Dataset entries:
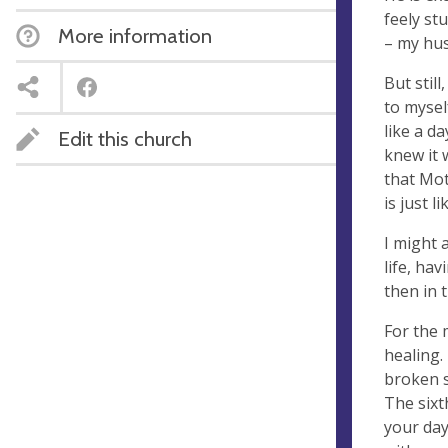
feely stu
More information
– my hus
But still
to mysel
like a d
Edit this church
knew it 
that Mot
is just 
I might 
life, ha
then in 
For the 
healing.
broken s
The six
your day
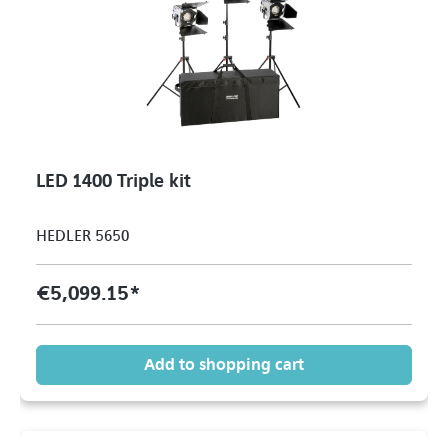
LED 1400 Triple kit
HEDLER 5650
€5,099.15*
Add to shopping cart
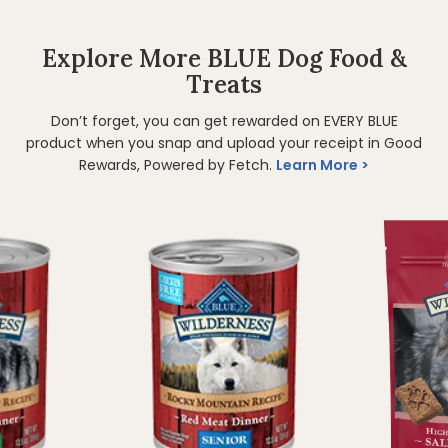
Explore More BLUE Dog Food &
Treats
Don’t forget, you can get rewarded on EVERY BLUE
product when you snap and upload your receipt in Good
Rewards, Powered by Fetch.
Learn More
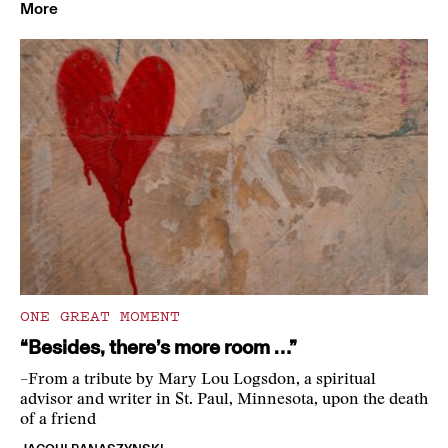
More
ONE GREAT MOMENT
“Besides, there’s more room …”
–From a tribute by Mary Lou Logsdon, a spiritual
advisor and writer in St. Paul, Minnesota, upon the death
of a friend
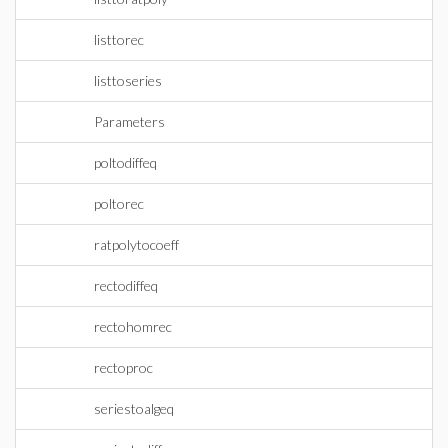
listtorec
listtoseries
Parameters
poltodiffeq
poltorec
ratpolytocoeff
rectodiffeq
rectohomrec
rectoproc
seriestoalgeq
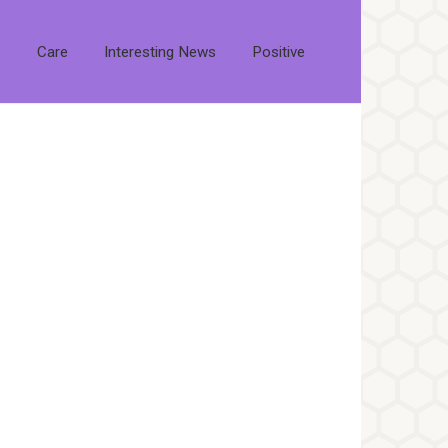
s
Care
Interesting News
Positive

What this task involves:
Would you transcribe each of the entries exactly, skipping the pictures?

Output for this task:
feely stu
More information
– my hus
But still
to mysel
like a d
Edit this church
knew it 
that Mot
is just 
I might 
life, ha
then in 
For the 
healing.
broken s
The six
your day
LED 1400 Triple kit
HEDLER 5650
€5,099.15*
Add to shopping cart
Explore More BLUE Dog Food &
Treats
Don’t forget, you can get rewarded on EVERY BLUE
product when you snap and upload your receipt in Good
Rewards, Powered by Fetch.
Learn More
More
ONE GREAT MOMENT
“Besides, there’s more room …”
–From a tribute by Mary Lou Logsdon, a spiritual
advisor and writer in St. Paul, Minnesota, upon the death
of a friend
listtorec
listtoseries
Parameters
poltodiffeq
poltorec
ratpolytocoeff
rectodiffeq
rectohomrec
rectoproc
seriestoalgeq
s
Care
Interesting News
Positive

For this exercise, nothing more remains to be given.